Texto: Delfina Uriburu
Lectura: María Bazán Lazcano
Ilustración: Carolina Marcús
-Qué lo parió. ¡Cómo pasa el tiempo!
El encargado del bar se sacó los anteojos, se frotó los ojos enrojecidos de cansancio y se sentó adelante de la caja registradora. Por el ventanal entraban las luces de la calle Corrientes, las miradas curiosas de la gente y el olor a garrapiñada. Faltaba una hora para cerrar, la cafetera estaba ya desenchufada. Quedaba solo media hora de movimiento y bullicio en la cocina.
Entró una mujer de unos treinta años, se sentó en una de las mesas para dos y pidió un agua mineral. Tenía un jean, una camisa blanca, un rodete impecable al ras de la nuca y mucho maquillaje. Se acomodó en la silla y cruzó las piernas. La moza le acercó el agua mientras la mujer hablaba por celular.
-Apurate que ya estoy acá -dijo y cortó el teléfono.

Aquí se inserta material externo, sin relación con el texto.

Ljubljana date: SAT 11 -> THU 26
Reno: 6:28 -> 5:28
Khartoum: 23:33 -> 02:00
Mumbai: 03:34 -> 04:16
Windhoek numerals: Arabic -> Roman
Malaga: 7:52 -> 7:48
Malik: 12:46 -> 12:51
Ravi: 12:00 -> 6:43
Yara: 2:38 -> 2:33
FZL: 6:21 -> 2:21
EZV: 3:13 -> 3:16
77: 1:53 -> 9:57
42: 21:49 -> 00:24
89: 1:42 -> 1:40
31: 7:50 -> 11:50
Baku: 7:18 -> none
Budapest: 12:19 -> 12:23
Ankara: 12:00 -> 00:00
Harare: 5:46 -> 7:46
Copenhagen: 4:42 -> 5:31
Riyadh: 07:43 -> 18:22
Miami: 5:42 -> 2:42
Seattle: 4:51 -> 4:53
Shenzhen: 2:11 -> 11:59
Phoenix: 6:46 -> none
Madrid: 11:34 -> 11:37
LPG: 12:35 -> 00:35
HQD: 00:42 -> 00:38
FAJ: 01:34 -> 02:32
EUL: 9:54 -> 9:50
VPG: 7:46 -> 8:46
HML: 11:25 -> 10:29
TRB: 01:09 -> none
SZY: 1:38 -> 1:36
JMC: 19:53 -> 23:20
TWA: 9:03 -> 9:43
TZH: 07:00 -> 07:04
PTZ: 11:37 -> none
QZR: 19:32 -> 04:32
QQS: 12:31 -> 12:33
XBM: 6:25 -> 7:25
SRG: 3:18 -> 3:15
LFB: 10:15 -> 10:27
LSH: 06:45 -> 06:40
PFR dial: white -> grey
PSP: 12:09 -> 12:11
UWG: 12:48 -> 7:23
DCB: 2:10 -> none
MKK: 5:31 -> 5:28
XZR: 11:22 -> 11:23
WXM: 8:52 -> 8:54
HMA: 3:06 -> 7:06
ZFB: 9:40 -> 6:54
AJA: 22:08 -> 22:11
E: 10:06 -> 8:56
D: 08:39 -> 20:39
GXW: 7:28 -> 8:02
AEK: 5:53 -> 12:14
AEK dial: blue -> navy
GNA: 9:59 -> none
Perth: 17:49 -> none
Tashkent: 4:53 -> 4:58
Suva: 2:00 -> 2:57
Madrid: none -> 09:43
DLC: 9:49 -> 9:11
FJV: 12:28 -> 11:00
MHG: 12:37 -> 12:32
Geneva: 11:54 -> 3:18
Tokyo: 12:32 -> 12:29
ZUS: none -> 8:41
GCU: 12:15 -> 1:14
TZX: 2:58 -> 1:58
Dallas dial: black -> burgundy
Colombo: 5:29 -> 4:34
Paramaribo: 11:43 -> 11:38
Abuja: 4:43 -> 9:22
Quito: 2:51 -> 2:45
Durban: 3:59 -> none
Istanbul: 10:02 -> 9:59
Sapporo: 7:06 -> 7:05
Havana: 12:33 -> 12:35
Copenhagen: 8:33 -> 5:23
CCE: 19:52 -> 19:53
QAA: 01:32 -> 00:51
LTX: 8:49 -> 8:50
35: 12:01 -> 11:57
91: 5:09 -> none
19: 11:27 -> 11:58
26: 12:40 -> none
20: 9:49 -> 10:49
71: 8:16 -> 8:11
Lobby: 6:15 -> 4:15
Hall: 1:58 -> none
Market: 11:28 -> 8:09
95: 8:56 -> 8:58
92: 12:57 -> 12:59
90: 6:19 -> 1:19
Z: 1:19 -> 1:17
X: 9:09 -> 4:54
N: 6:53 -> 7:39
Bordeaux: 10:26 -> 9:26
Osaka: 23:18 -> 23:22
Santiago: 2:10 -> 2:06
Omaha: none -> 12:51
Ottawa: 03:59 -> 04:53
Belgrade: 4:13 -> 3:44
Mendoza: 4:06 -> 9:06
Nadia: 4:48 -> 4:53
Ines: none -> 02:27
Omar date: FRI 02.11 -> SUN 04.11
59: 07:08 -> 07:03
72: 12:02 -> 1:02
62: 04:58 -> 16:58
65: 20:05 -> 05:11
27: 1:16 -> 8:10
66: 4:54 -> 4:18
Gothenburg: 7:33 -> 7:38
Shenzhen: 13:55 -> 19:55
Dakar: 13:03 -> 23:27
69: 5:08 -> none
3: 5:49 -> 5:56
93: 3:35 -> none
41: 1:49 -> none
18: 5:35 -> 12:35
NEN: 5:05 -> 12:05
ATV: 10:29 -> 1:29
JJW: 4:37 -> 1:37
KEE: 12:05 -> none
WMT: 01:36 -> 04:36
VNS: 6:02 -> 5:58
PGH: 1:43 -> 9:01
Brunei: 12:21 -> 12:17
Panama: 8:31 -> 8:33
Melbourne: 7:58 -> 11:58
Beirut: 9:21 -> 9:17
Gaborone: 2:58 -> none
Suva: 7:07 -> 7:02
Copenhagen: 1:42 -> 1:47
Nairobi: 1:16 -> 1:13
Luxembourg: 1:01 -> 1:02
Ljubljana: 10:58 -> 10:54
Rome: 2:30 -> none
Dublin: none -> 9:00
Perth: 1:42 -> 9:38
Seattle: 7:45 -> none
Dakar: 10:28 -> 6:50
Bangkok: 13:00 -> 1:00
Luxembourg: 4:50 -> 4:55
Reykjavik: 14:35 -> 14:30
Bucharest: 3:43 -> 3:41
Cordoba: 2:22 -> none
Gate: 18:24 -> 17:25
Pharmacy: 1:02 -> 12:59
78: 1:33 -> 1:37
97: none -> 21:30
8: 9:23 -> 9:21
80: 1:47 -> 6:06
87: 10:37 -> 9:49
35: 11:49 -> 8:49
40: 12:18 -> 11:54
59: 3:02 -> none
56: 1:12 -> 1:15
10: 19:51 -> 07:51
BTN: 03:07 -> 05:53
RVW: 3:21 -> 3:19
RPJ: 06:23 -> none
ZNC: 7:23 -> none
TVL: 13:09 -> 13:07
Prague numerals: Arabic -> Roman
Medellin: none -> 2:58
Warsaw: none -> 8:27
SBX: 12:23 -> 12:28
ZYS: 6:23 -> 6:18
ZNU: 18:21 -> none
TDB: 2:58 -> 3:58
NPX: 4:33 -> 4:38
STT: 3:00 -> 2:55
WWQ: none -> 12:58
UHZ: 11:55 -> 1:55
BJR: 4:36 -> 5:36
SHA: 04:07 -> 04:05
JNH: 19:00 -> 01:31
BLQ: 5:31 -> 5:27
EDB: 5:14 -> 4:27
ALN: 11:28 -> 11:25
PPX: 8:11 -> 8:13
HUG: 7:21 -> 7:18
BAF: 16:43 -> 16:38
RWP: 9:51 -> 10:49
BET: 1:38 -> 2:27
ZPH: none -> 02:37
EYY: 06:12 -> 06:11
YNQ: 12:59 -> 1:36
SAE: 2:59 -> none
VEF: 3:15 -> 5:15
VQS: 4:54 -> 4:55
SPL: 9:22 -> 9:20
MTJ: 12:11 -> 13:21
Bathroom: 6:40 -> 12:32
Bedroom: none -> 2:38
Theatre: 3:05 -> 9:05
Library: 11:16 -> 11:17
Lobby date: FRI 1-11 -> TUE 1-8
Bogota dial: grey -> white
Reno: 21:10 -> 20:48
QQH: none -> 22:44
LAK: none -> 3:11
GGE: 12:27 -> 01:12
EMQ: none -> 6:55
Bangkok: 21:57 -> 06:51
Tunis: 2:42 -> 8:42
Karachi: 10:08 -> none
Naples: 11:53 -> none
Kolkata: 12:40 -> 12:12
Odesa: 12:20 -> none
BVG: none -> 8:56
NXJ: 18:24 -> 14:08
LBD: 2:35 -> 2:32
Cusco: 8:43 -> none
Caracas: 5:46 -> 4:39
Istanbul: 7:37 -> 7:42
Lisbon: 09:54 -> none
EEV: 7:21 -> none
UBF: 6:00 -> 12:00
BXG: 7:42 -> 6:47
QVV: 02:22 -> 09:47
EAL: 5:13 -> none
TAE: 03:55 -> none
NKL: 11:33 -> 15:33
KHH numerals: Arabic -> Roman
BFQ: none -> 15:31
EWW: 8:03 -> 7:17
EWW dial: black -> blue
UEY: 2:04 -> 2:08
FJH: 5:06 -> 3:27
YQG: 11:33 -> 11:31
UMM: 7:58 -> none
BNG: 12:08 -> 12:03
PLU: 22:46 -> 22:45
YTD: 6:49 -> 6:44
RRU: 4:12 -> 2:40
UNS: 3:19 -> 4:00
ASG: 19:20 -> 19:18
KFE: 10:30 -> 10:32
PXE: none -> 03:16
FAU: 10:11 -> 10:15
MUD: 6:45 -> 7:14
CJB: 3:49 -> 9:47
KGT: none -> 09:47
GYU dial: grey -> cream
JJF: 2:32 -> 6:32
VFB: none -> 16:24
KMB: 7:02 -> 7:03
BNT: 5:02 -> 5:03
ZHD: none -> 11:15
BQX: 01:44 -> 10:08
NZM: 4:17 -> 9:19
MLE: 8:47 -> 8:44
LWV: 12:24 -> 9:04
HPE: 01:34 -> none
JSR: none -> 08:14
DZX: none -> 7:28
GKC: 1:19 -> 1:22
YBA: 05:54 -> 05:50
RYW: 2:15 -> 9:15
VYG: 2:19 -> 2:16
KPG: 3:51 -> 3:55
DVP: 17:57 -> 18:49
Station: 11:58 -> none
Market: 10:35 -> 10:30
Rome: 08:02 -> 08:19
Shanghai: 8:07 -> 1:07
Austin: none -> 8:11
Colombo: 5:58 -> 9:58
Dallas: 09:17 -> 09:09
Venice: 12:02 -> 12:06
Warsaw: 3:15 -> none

La mujer se sirvió el agua, miró hacia adelante y empezó a hablar. Los mozos pasaban por al lado pero no le prestaron atención, hasta que uno de ellos se dio cuenta y empezó a comentar. Después cada uno que pasaba por al lado corroboraba que no eran auriculares, sino que hablaba sola.
-No puede ser que con vos sea siempre lo mismo. ¿Cuándo vas a reflexionar? Yo ya estoy cansada, cansada de que seas tan egoísta de que no tengas ni siquiera la suficiente autocrítica para reconocer tus errores. Me duele mucho todo esto—le decía al aire con la mirada fija en la pared.
-Me duele mucho-repetía, subiendo el volumen de la voz.
El encargado llamó a la moza que atendió a la mujer.
-Decile ya a la loca que estamos cerrando el local y tenés que cobrarle.
-Ay no, pobre, no está bien, no la podemos largar a la calle-le respondió con mirada compasiva.
-¿A mí qué me importa?
-¡No seas así!-la moza desplazó la compasión y empezó a enojarse.
-Vos no seas así de ingenua, ¿no te das cuenta que todos corremos peligro? Esa mujer está mal, puede romper la copa de agua que le llevaste y atacar a alguien en cualquier momento.
Después de discutir, el encargado llamó a la policía, explicó la situación y a los diez minutos llegó un patrullero con cuatro efectivos. Dos bajaron y dos se quedaron en el auto. Cuando entraron al local, ninguno de los dos se animó a sentarse en la silla a la que la mujer le hablaba. Se quedaron parados al lado de ella y uno en voz calma y pronunciando lento cada palabra le explicó:
-Señorita, buenas tardes. Lamento molestarla pero la gente del bar está cerrando y necesitaríamos que se vaya.
Los mozos habían levantado las sillas de todas las mesas y las habían dado vuelta. La mitad de la persiana estaba baja, solo quedaba espacio para pasar por debajo. Uno de los mozos estaba barriendo cerca de ella. Había olor a desinfectante.
-Yo no me voy de acá hasta que el señor me pida disculpas-sentenció señalando la silla vacía.
Como en un acto reflejo, los policías miraron el espacio imaginario. Hacerla entrar en razón no era una opción posible, pero el desalojo forzoso tampoco. Solo tocarla implicaba una serie de consecuencias y ninguno de los cuatro estaba en condición de perder su cargo.
Uno de los mozos ya se había cambiado y saludó con un beso al encargado.
-Vos no te vas a ningún lado-dijo el jefe, y se sacó una vez más los anteojos para frotarse los ojos y limpiar los cristales.
-Pero me está esperando mi señora-respondió el mozo.
-¿Qué me importa tu señora? Yo necesito testigos y no puedo hacer que se quede uno solo de ustedes. Así que se quedan todos acá hasta que la policía o la señora se vayan. No me pueden dejar solo con este bardo. Soy responsable por ustedes, ustedes son responsables por mí. Es lo que es y de acá no se mueve nadie.
El mozo se sentó resignado y miró fijo a la mujer por un largo rato. La miró a los ojos profundamente como se mira a las cosas que no se entienden pero se respetan. La mujer le devolvió la mirada y se quedó callada. Ni ella, ni los policías, ni el encargado sabían muy bien qué hacer.